◆ Try it: Report all lines of the data below that hold the word "unsicheren".

◇ ◇ ◇

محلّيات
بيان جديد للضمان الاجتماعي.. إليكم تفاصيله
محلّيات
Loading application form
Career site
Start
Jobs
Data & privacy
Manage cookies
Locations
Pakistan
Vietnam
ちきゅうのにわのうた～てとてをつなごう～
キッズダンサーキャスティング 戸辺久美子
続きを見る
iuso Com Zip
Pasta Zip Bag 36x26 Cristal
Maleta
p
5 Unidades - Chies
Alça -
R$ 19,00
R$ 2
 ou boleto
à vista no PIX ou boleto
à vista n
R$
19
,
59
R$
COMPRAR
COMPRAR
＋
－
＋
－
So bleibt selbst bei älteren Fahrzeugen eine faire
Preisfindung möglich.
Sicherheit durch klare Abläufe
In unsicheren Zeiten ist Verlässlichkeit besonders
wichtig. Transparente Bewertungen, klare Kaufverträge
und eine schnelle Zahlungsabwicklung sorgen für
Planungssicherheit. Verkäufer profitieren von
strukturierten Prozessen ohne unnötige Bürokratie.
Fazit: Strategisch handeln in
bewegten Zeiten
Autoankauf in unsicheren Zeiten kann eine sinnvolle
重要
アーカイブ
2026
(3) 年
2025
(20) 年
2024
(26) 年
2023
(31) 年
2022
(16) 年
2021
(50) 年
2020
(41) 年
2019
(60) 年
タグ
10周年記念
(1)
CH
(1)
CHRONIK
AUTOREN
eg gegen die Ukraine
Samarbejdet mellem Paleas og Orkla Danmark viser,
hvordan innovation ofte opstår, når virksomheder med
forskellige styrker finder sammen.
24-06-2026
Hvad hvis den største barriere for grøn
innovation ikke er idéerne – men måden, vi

◇ ◇ ◇

◆ Answer for this exercise:
In unsicheren Zeiten ist Verlässlichkeit besonders
Autoankauf in unsicheren Zeiten kann eine sinnvolle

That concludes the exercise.